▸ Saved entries
_ _ _ _

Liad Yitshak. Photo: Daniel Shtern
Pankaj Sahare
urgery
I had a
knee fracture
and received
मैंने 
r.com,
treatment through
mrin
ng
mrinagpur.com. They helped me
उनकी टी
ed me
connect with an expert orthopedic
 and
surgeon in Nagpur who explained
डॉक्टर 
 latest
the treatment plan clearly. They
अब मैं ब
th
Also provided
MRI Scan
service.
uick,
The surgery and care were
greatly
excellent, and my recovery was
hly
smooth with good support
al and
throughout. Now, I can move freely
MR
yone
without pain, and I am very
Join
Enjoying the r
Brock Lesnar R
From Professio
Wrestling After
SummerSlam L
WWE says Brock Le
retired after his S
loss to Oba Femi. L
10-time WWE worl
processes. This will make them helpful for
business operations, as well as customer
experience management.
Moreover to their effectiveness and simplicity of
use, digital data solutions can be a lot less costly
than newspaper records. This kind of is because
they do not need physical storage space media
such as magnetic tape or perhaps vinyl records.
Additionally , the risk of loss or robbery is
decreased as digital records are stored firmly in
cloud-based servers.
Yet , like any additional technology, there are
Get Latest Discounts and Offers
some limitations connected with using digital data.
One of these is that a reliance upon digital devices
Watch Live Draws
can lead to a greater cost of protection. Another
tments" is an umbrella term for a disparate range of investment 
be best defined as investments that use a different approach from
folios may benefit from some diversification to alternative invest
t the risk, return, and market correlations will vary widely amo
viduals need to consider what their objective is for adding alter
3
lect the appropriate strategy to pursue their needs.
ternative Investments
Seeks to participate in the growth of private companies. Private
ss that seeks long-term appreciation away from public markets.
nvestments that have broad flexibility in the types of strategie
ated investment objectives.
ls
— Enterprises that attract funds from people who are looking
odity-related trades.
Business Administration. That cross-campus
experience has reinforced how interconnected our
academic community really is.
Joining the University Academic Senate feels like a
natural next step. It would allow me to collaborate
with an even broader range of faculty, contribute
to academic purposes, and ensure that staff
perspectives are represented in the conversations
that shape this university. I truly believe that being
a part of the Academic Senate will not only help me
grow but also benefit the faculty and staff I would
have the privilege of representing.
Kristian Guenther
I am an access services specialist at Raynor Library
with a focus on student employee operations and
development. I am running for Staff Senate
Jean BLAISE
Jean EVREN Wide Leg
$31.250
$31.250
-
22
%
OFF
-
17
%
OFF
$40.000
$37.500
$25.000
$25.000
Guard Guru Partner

_ _ _ _

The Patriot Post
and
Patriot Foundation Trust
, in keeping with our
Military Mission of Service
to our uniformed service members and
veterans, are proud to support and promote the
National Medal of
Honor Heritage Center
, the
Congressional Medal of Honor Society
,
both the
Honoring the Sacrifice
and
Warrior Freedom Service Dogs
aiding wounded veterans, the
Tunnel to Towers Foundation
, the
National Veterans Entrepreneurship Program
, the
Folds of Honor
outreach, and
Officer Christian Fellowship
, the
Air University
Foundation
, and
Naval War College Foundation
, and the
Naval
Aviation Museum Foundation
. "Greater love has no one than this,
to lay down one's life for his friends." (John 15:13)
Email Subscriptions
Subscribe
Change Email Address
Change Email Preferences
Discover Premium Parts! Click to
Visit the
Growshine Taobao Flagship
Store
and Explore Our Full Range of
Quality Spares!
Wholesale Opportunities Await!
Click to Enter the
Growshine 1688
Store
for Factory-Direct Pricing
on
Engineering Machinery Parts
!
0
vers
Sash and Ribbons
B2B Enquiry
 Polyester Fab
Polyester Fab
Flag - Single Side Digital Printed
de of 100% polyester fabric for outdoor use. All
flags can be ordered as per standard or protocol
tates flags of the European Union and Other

_ _ _ _

▸ WHAT TO DO
Set down only the lines above that fall between the line holding "Tunnel to Towers Foundation" and the line holding "Quality Spares!", inclusive, keeping each exact.

▸ ANSWER SPACE
Tunnel to Towers Foundation
, the
National Veterans Entrepreneurship Program
, the
Folds of Honor
outreach, and
Officer Christian Fellowship
, the
Air University
Foundation
, and
Naval War College Foundation
, and the
Naval
Aviation Museum Foundation
. "Greater love has no one than this,
to lay down one's life for his friends." (John 15:13)
Email Subscriptions
Subscribe
Change Email Address
Change Email Preferences
Discover Premium Parts! Click to
Visit the
Growshine Taobao Flagship
Store
and Explore Our Full Range of
Quality Spares!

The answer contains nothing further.